Getting Data Right is a Critical Commercial Issue for Manufacturing Businesses
We meet many manufacturing CEOs who are frustrated that, despite spending huge sums on new systems, they are still unable to get visibility of the true cost of production, have higher than expected waste and no clear view of inventory on hand or on-order.
New systems like IFS, Nav, AX or Dynamics 365, SAP, Sage, Epicor, Oracle or Syspro can cost huge sums, but if the project fails to deliver often the root cause is that the master data in the system is wrong. For example product costings, Bill of Materials, Recipes, routings, etc may have not been setup correctly in the first place or may have become out of date. The tech may be fine (though often it isn’t!) but if the data is wrong then everything else is “built on sand”.

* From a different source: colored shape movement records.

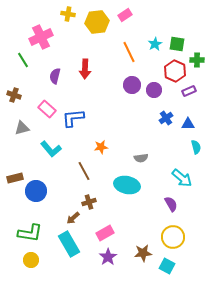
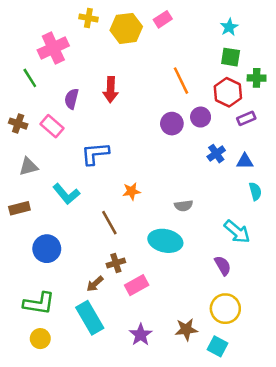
cyan star: (155, 44) -> (229, 27), moved
orange line: (129, 52) -> (181, 81), moved
purple circle: (132, 85) -> (172, 124), moved
pink rectangle: (47, 109) -> (52, 126), moved
brown rectangle: (15, 178) -> (19, 208), moved
pink rectangle: (105, 233) -> (137, 285), moved

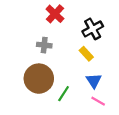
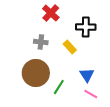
black cross: (93, 29) -> (86, 27), turned 30
yellow rectangle: (86, 54) -> (70, 47), moved

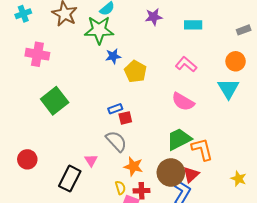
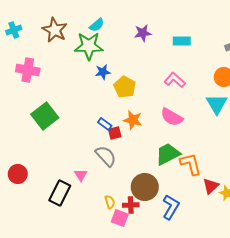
blue rectangle: (115, 109) -> (105, 124), turned 56
orange star: (133, 166) -> (133, 120), moved
brown circle: (171, 173) -> (145, 187), moved
red triangle: (191, 175) -> (211, 186), moved

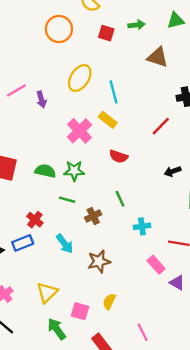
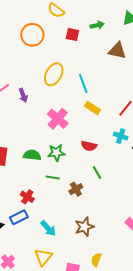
yellow rectangle: (108, 120) -> (92, 108), moved
red semicircle: (119, 156) -> (89, 146), moved
cyan cross: (142, 226) -> (121, 136), moved, turned 32
cyan arrow: (65, 244) -> (48, 228), moved

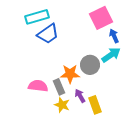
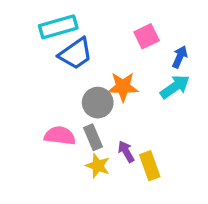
pink square: (101, 18) -> (147, 36), moved, size x0.7
blue arrow: (114, 36) -> (180, 57), turned 48
gray circle: (90, 65) -> (98, 103), moved
orange star: (70, 74) -> (123, 87), moved

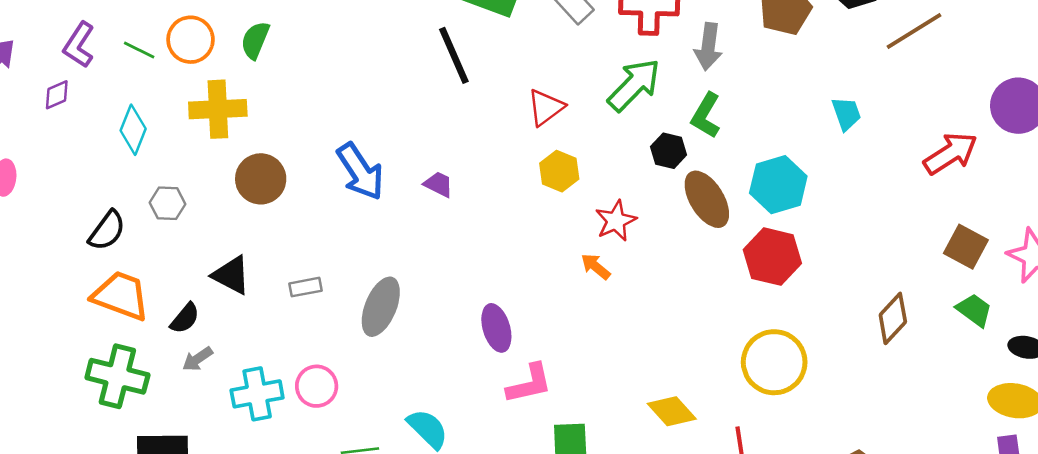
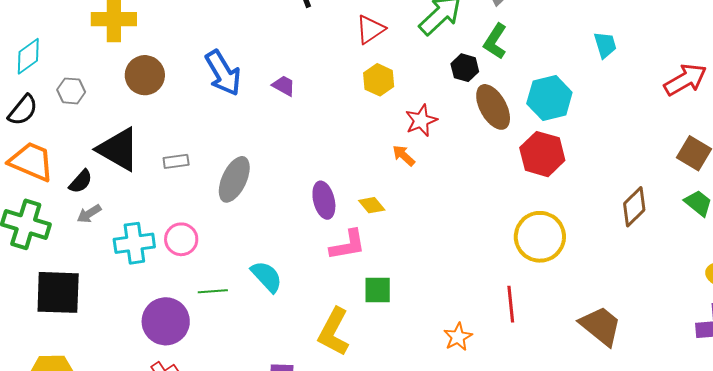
cyan diamond: (133, 130) -> (28, 56), moved, turned 30
black triangle: (231, 275) -> (118, 149), size x1.4
yellow diamond: (672, 411) -> (372, 205), moved, size x0.7

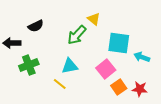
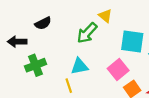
yellow line: (60, 84) -> (69, 86), turned 32

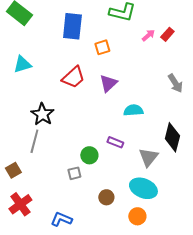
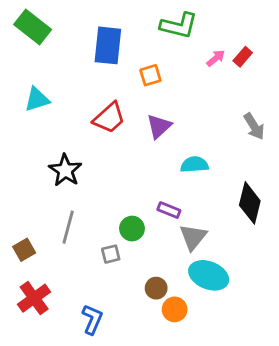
gray line: (34, 141) -> (68, 227), moved
gray triangle: (148, 157) -> (193, 237), moved
orange circle: (137, 216) -> (175, 309), moved
blue L-shape: (61, 219) -> (92, 319), turned 90

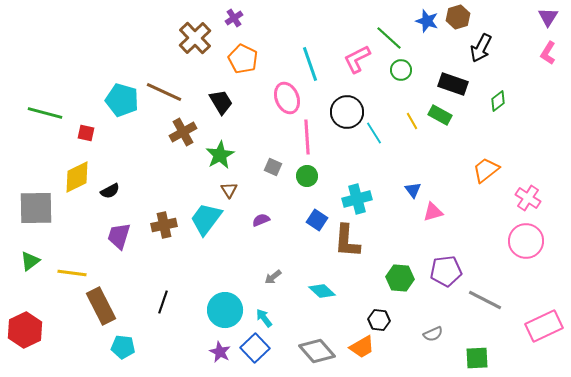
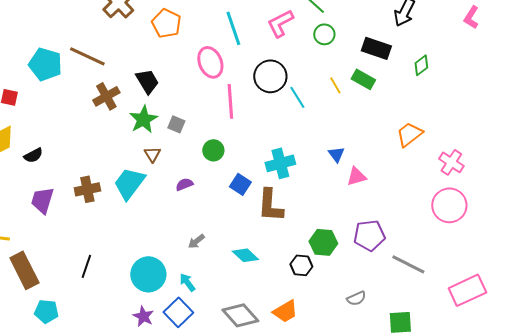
black trapezoid: (221, 102) -> (147, 81), moved
gray square: (273, 167) -> (176, 124), moved
green circle: (307, 176) -> (213, 150), moved
black hexagon: (379, 320) -> (301, 265), moved

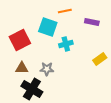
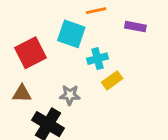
yellow rectangle: (100, 59) -> (112, 80), moved
brown triangle: (22, 68) -> (22, 94), moved

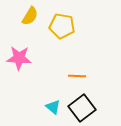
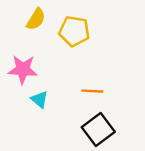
cyan triangle: (53, 107) -> (40, 99), moved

Poorly controlled master data confuses everything – same customers, FG’s (finished goods) or RM’s (raw materials) entered multiple times but called different things. And the bigger and more distributed the company, the more this can happen. Reports are wrong or time-consuming to fix; customers are upset by incorrect, incomplete or late delivery; procurement over-order to create safety stocks; sales can’t accurately forecast delivery dates; labels or documents may be wrong which can be inconvenient or, more seriously, can have legal or safety implications.
Fundamentally, poor data can make it hard to take advantage of efficiencies of scale. New systems are rolled out but problems remain and a growing business becomes less profitable rather than more profitable.
What are the root causes and real solutions?
1. Strong leadership or ownership.
Data is difficult, detailed and, let’s be honest, it’s not very interesting. Solution vendors are contracted to deliver some tech, so they don’t really care. Everyone’s too busy doing their day job so it may get left to the Finance or IT teams to sort it out, and they may not have the knowledge to fix issues or the authority to get people to change bad habits?
This issue has strategic implications so a Board-level leader needs to take ownership. The individual needs to have time to get to the bottom of the issues, experience of this kind of work, and authority to make decisions and get things done.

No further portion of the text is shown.